Ein weiterer Bestandteil des Programms ist die persönliche Begleitung der Fellows. Durch die Zusammenarbeit mit der Stiftung Unternehmerische Zukunft erhalten sie Zugang zu einem Netzwerk: Die Stiftung wird von mehr als 50 Persönlichkeiten aus der Szene unterstützt, darunter Hansi Hansmann, Christian Trummer, Kilian Kaminski, Felix Porsche, Tina Deutsch und Katharina Unger. Darüber hinaus begleiten weitere Unternehmer:innen und Investor:innen das ELP als Mentor:innen und bringen ihre Erfahrungen in das Programm ein.

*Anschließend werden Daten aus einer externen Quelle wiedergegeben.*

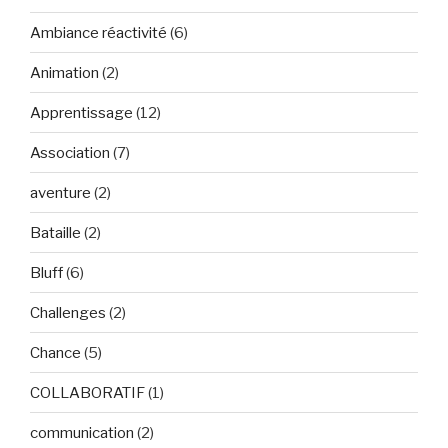
Ambiance réactivité
(6)
Animation
(2)
Apprentissage
(12)
Association
(7)
aventure
(2)
Bataille
(2)
Bluff
(6)
Challenges
(2)
Chance
(5)
COLLABORATIF
(1)
communication
(2)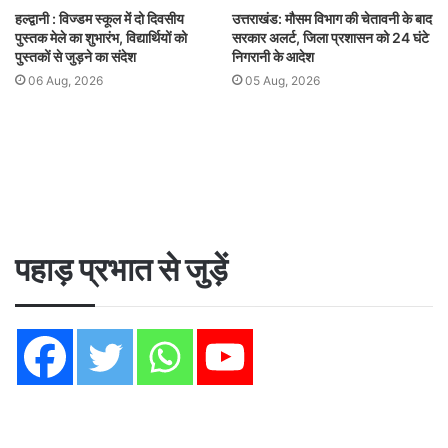
हल्द्वानी : विज्डम स्कूल में दो दिवसीय
उत्तराखंड: मौसम विभाग की चेतावनी के बाद
पुस्तक मेले का शुभारंभ, विद्यार्थियों को
सरकार अलर्ट, जिला प्रशासन को 24 घंटे
पुस्तकों से जुड़ने का संदेश
निगरानी के आदेश
06 Aug, 2026
05 Aug, 2026
पहाड़ प्रभात से जुड़ें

Auch nach Abschluss bleiben die Fellows über die ELP-Alumni-Community miteinander verbunden. Ehemalige Teilnehmer wie Mathias Gruber (Fonio.ai), Lukas Höber (Sequestra) oder Lisa Reiss (All But Sugar) bringen ihre Erfahrungen aus der Gründung und dem Aufbau von Unternehmen sowie aus weiteren beruflichen Stationen in das Netzwerk ein.

„Wir wollen Menschen ermutigen, ihre Ideen in die Tat umzusetzen und den Schritt ins Unternehmertum zu wagen. Dafür braucht es nicht nur Wissen, sondern auch Menschen, die ihre Erfahrungen teilen, ehrliches Feedback geben und zur richtigen Zeit die richtigen Fragen stellen. Genau das wollen wir mit unserem Netzwerk ermöglichen“, sagt Markus Raunig, Vorstand der Stiftung Unternehmerische Zukunft.

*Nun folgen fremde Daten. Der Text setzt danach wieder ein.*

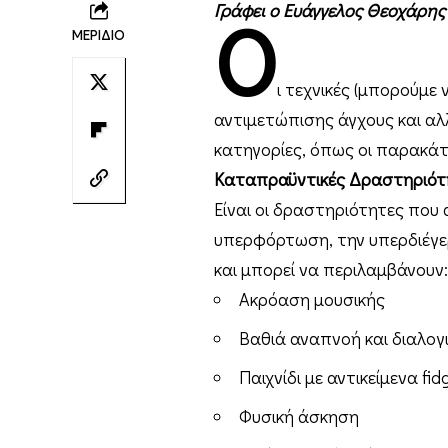
Γράφει ο Ευάγγελος Θεοχάρης
Ο
ΜΕΡΙΔΙΟ
ι τεχνικές (μπορούμε 
αντιμετώπισης άγχους και αλ
κατηγορίες, όπως οι παρακά
Καταπραϋντικές Δραστηριότ
Είναι οι δραστηριότητες που
υπερφόρτωση, την υπερδιέγε
και μπορεί να περιλαμβάνουν:
Ακρόαση μουσικής
Βαθιά αναπνοή και διαλογ
Παιχνίδι με αντικείμενα fid
Φυσική άσκηση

Prozess steht im Mittelpunkt

Ebenso ist die praktische Arbeit an den eigenen Ideen ein wichtiger Teil des ELP. Die Teilnehmer:innen beschäftigen sich mit den Problemen und Bedürfnissen von möglichen Kunden, überprüfen ihre Annahmen und entwickeln ihre Ideen auf dieser Grundlage weiter.

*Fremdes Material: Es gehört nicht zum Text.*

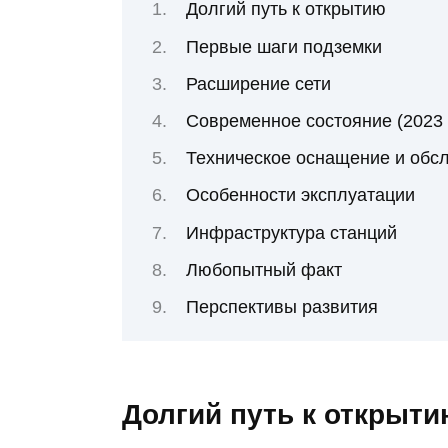
Долгий путь к открытию
Первые шаги подземки
Расширение сети
Современное состояние (2023 
Техническое оснащение и обс
Особенности эксплуатации
Инфраструктура станций
Любопытный факт
Перспективы развития
Долгий путь к открыт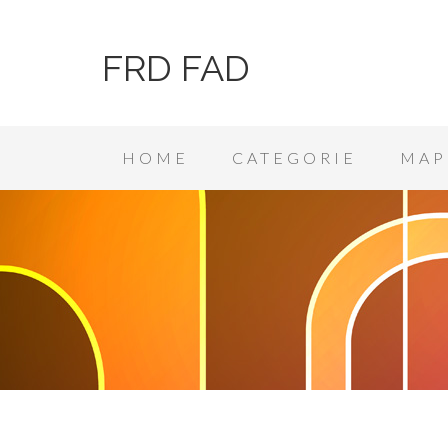
FRD FAD
HOME
CATEGORIE
MAP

Dabei gehe es nicht darum, das Programm bereits mit einem fertigen Unternehmen abzuschließen. Im Mittelpunkt steht vielmehr der Prozess, aus einer ersten Idee schrittweise eine fundierte Grundlage für eine mögliche Gründung zu entwickeln und früh praktische Erfahrungen zu sammeln, wie es heißt.

Das ELP richtet sich daher sowohl an Menschen, die bereits eine konkrete Startup-Idee haben, als auch an jene, die noch nach einer Idee, einem geeigneten Problem oder nach Mit-Gründer:innen suchen. Bewerbungen für die nächste ELP-Kohorte sind noch bis einschließlich Sonntag, 13. September 2026 möglich.